Não há heróis nos mundos de Dick, misericordiosamente livres das figuras messiânicas que pululam pela ficção militarista de Heinlein e Frank Herbert, duas das vacas sagradas da FC. O protagonista típico de um livro de Dick é um operário (carpinteiro, electricista, reparador de rádios, etc.), desajustado, divorciado (o autor experimentou cinco casamentos), em perpétuo conflito com um mundo hostil de objectos inanimados e hierarquias invisíveis, e em constante auto-análise. Dick era um leitor assíduo de Jung, e cada um dos seus personagens é um psicanalista em potência, procurando constantemente as falhas na sua personalidade, para descobrir gradualmente que é o Mundo que é defeituoso e psicótico. Jung chamaria a isto paranóia, acusação de que muitas personagens Phildickianas — e talvez o prório autor — não se livrariam com facilidade. O twist é que nestes convolutos e inesquecíveis enredos a paranóia é quase sempre justificada. Como o autor viria a escrever em Valis, um dos seus últimos livros, "muitas vezes, a única resposta adequada à realidade é enlouquecer". Muitas das suas criações, contudo, teimam em desobedecer a esse credo, esforçando-se por continuar a viver sanamente no planeta claramente variado da cuca que o seu criador lhes legou.
(É interessante notar que Philip K. Dick conhecia e apreciava a cosmologia gnóstica de Valentinus, na qual o nosso mundo fora criado por uma divindade louca e deformada, uma emanação do Deus verdadeiro, que se oculta para lá do Cosmos. O Dick-autor é também esse criador insano, arquitecto de mundos irracionais, onde os personagens enfrentam constantes desafios, não tanto aos seus princípios morais como à sua integridade mental.)
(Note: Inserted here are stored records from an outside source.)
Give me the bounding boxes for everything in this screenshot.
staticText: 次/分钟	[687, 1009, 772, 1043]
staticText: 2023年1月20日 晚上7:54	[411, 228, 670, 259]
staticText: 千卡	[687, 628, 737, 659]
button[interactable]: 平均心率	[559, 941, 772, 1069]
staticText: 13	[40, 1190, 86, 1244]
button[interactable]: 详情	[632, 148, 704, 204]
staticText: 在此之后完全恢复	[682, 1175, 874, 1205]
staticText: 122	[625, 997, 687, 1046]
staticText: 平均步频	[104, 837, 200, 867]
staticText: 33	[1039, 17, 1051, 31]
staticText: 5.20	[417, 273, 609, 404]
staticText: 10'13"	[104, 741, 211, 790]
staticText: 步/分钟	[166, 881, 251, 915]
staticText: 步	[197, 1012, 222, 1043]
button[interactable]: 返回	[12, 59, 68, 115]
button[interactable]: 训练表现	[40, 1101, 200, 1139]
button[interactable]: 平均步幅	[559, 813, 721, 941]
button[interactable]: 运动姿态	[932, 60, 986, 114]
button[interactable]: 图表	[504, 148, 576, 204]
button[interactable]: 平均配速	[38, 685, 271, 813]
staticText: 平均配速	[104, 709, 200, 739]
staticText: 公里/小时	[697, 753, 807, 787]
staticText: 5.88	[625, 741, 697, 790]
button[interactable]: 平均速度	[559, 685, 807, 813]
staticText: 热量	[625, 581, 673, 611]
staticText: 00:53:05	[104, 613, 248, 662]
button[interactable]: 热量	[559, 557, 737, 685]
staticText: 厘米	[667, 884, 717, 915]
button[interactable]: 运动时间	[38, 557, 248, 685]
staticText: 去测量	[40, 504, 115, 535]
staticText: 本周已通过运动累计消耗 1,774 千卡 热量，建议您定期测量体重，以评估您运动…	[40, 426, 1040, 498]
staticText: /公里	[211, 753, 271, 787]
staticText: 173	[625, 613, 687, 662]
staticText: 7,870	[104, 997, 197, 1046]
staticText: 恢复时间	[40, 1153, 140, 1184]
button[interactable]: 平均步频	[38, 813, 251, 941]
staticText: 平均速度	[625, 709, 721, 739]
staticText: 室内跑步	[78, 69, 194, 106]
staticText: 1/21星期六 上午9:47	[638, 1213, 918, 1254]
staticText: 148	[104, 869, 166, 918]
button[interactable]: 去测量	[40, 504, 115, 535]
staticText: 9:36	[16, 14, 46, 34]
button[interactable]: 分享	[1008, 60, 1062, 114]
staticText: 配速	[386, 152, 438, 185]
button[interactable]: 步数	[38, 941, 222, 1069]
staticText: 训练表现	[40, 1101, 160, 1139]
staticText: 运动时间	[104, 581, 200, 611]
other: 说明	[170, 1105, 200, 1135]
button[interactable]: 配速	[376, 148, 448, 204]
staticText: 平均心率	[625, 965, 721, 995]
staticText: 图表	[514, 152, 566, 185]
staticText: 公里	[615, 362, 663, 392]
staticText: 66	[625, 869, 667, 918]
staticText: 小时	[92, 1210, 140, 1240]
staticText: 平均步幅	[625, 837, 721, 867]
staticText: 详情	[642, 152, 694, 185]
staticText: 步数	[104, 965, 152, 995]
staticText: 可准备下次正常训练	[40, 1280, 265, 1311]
Mas neste livro o protagonista é sem dúvida a Bomba; é sob a sua cogumélica sombra que todos os outros personagens se relacionam, incluindo dois dos arquétipos da era atómica: o cientista louco e o mutante perigoso.
Tal como qualquer boa ficção sobre o futuro ou o passado, Dr. Bloodmoney é na verdade sobre a época em que foi escrito, neste caso os anos de ouro da Guerra Fria, onde a paranóia doméstica na América atingiu proporções absurdas e provavelmente justificadas.
A neurose nuclear não é propriedade exclusiva dos anos 60. Bertrand Russell e Martin Amis exibiram-na com brio em décadas diferentes. Mas suspeito que ter vivido em directo a Crise de Cuba proporcionou um poço sem fundo de psicoses a uma geração inteira, esses treze loucos dias em que, parafraseando um dos conselheiros de Kennedy, "certos dedos pairaram literalmente sobre certos botões", e o planeta pareceu ele próprio pairar sobre o Abismo. Nesses lentos, intermináveis dias, muitos americanos (e russos, certamente) fizeram os seus testamentos e recitaram as suas preces. Num apartamento alugado da Califórnia, Philip K. Dick preferiu imaginar o mundo depois da Bomba.
E esse Mundo, surpreendentemente, não é mau de todo. Os homens não regressaram às cavernas, não se transformaram em canibais, não desataram a desenhar cogumelos luminosos nas paredes. Dick decide imaginar esse Mundo pós-atómico como uma espécie de sociedade rural, onde a célula mais importante é a comunidade local, do tamanho aproximado de uma aldeia, e onde — crucialmente — se inverteram as antigas hierarquias de poder.